Archive for the 'Church & State' Category

As an evangelical Baptist pastor I am very supportive of the separation of church and state.

But I wonder if you know what it really means? I have yet to see it discussed with any accuracy in the Canadian press.

Unfortunately the significantly under-informed secular media generally assumes and erroneously promotes the popular notion that the separation of church and state means that religious people will leave their beliefs at the door, or be forced to get out of politics – as though political actions will be instead be motivated by some religion-free agenda. They seem to envision a society and government free of any religious flavour, where one solitary group in our society alone, the adherents of secular thought, totally dominate the public square and so will be free from religion – never having to hear a religious word or thought in any public venue.

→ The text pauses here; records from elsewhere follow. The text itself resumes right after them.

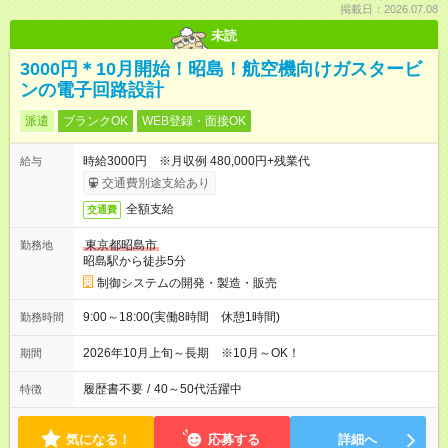
掲載日：2026.07.08
未読
3000円＊10月開始！昭島！航空機向けガスタービ
ンの電子回路設計
派遣
ブランクOK
WEB登録・面接OK
時給3000円 ※月収例 480,000円+残業代
給与
交通費別途支給あり
全額支給
交通費
東京都昭島市
勤務地
昭島駅から徒歩5分
制御システムの開発・製造・販売
9:00～18:00(実働8時間 休憩1時間)
勤務時間
2026年10月上旬～長期 ※10月～OK！
期間
履歴書不要
/
40～50代活躍中
特徴
気になる！
応募する
詳細へ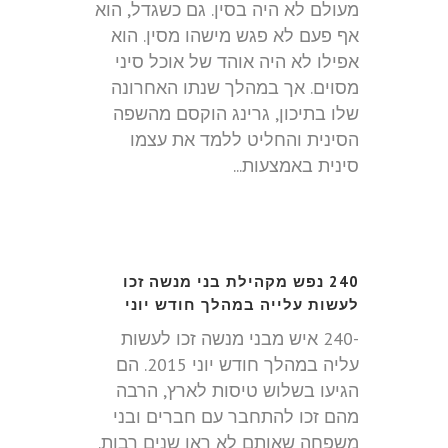
מעולם לא היה בסין. גם כשגדל, הוא
אף פעם לא פגש מישהו מסין. הוא
אפילו לא היה אוהד של אוכל סיני
מסוים. אך במהלך שנתו האחרונה
שלו בתיכון, גרינג הוקסם מהשפה
הסינית והחליט ללמד את עצמו
סינית באמצעות...
240 נפש מקהילת בני מנשה זכו
לעשות עלייה במהלך חודש יוני
-240 איש מבני מנשה זכו לעשות
עליה במהלך חודש יוני 2015. הם
הגיעו בשלוש טיסות לארץ, הרבה
מהם זכו להתחבר עם חברים ובני
משפחה שאותם לא ראו שנים רבות.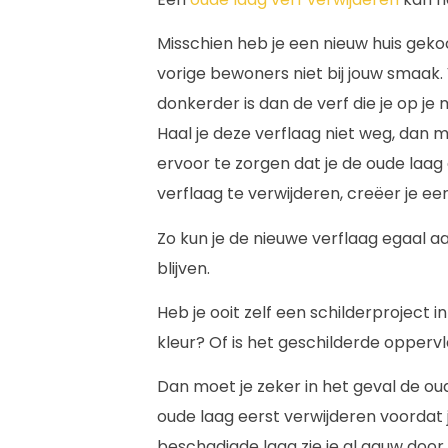
Misschien heb je een nieuw huis gek
vorige bewoners niet bij jouw smaak. 
donkerder is dan de verf die je op je m
Haal je deze verflaag niet weg, dan 
ervoor te zorgen dat je de oude laag
verflaag te verwijderen, creëer je 
Zo kun je de nieuwe verflaag egaal 
blijven.
Heb je ooit zelf een schilderproject 
kleur? Of is het geschilderde opperv
Dan moet je zeker in het geval de oud
oude laag eerst verwijderen voordat
beschadigde laag zie je al gauw doo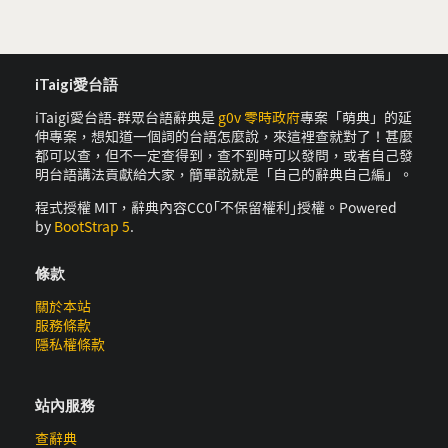
iTaigi愛台語
iTaigi愛台語-群眾台語辭典是
g0v 零時政府
專案「萌典」的延
伸專案，想知道一個詞的台語怎麼說，來這裡查就對了！甚麼
都可以查，但不一定查得到，查不到時可以發問，或者自己發
明台語講法貢獻給大家，簡單說就是「自己的辭典自己編」。
程式授權 MIT，辭典內容CC0｢不保留權利｣授權。Powered
by
BootStrap 5
.
條款
關於本站
服務條款
隱私權條款
站內服務
查辭典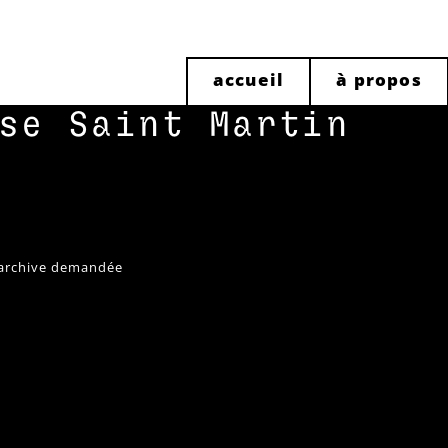
accueil
à propos
se Saint Martin
l'archive demandée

That is absolutely NOT what the separation of church and state has ever meant except in the weird totalitarian fantasies of secular pundits and their disciples in the media who worship at their anti-religious altar.   The separation of church and state is about the freedom of religion.  It is the freedom for religion.

It may surprise you to know that it was early Baptists and other Christian dissenters in England 400 years ago who were the primary developers of the concept of separation of church and state which ultimately shaped the American political expression of the idea. It was a part of their contention that dissenting Christians, Jews and Muslims should be free to practice their religion without any interference or punitive action by the Anglican government of the day.  The King, you’ll notice, might well remain head of church and state, but nevertheless could not restrict the religious beliefs or practices of others.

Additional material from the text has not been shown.